Zeszłotygodniowe łatwe i przekonywujące zwycięstwo nad szczypiornistami z Końskich nie było może sporą sensacją, ale rozmiary zwycięstwa Harcerzy uznać można było za małą niespodziankę. Dotychczasowe starcia obu ekip wzbudzały bowiem sporo emocji (także tych negatywnych), a wynik końcowy ważył się do ostatnich sekund. - Mecze z drużyną z Końskich zawsze należą do bardzo ciężkich, a że w ostatnim czasie pojedynki między nami kończyły się w kontrowersyjnych okolicznością, to także teraz spodziewaliśmy się ciężkiej przeprawy - wyznał obrotowy Czuwaju, Maciej Kubisztal.Tym razem przemyślanie zwyciężyli jednak 34:27, całkowicie dominując rywali.
- Kluczem do zwycięstwa była dobra postawa w obronie, co pozwalało nam na wyprowadzanie szybkich kontr - trafnie spostrzega Kubisztal. To właśnie dzięki licznym kontratakom Harcerze wypracowali sobie ośmiobramkową zaliczkę jeszcze przed przerwą. - Cały zespół zagrał bardzo dobrej zawody - dodaje popularny "Kubeł".
Szczypiorniści Czuwaju udowodnili tym samym, iż wyjazdowa porażka z Viretem Zawiercie sprzed dwóch tygodni była jedynie nieszczęśliwym wypadkiem przy pracy. - Spotkanie z Viretem było dla nas dobrą lekcją, z której szybko wyciągnęliśmy wnioski - stwierdza Kubisztal, dodając: - Niezmiennie podążamy swoim torem, który z każdym wygranym meczem przybliża nas do założonego celu. Mam wielką wiarę i nadzieję, że zatrzymamy się dopiero na stacji końcowej zwanej Superligą.

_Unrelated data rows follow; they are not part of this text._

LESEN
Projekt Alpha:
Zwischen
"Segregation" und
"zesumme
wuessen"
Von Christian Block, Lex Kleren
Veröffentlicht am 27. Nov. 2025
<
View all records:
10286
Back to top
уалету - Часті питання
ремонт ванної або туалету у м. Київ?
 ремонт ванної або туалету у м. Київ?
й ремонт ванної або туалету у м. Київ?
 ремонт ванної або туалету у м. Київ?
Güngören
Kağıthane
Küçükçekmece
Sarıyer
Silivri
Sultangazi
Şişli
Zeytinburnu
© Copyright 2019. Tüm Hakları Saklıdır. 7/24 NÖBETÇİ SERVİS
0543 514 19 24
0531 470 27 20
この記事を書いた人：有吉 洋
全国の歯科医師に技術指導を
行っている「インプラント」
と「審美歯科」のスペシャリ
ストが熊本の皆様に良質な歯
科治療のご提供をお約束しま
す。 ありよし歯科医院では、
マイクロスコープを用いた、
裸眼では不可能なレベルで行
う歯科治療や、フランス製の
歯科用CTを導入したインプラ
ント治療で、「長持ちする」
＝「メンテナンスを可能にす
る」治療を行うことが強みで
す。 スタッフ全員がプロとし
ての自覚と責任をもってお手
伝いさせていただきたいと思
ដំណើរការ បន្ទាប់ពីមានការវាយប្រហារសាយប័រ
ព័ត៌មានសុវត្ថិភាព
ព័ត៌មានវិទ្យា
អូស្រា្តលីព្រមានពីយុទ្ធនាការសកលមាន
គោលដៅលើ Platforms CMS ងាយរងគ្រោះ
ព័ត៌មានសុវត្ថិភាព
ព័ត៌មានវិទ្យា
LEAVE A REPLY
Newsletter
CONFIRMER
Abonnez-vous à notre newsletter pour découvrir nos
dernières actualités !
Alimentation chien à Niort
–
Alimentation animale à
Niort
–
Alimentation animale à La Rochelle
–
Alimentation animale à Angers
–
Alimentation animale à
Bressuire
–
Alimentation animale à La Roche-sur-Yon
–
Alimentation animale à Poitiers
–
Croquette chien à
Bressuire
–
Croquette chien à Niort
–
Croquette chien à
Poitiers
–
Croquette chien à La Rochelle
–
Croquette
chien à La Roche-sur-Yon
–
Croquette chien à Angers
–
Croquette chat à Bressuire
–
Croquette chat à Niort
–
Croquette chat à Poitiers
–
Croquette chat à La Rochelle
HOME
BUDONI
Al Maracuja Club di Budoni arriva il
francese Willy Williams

Szansę na wykonanie kolejnego kroku w kierunku awansu na parkiety PGNiG Superligi przemyślanie będą mieli już w najbliższą sobotę, gdy zmierzą się na wyjeździe z ASPR-em Zawadzkie. - Spodziewamy się, że rywale wyjdą na ten mecz bardzo zmobilizowani, wszak walczą o utrzymanie. Będzie więc to kolejny ciężki mecz, gdyż my także nie możemy sobie pozwolić już na żadną wpadkę - ocenia doświadczony obrotowy.
Sobotnie starcie pomiędzy ASPR-em Zawadzkie a Czuwajem Przemyśl rozpocznie się o godzinie 18:00 w hali sportowej MOKSiR.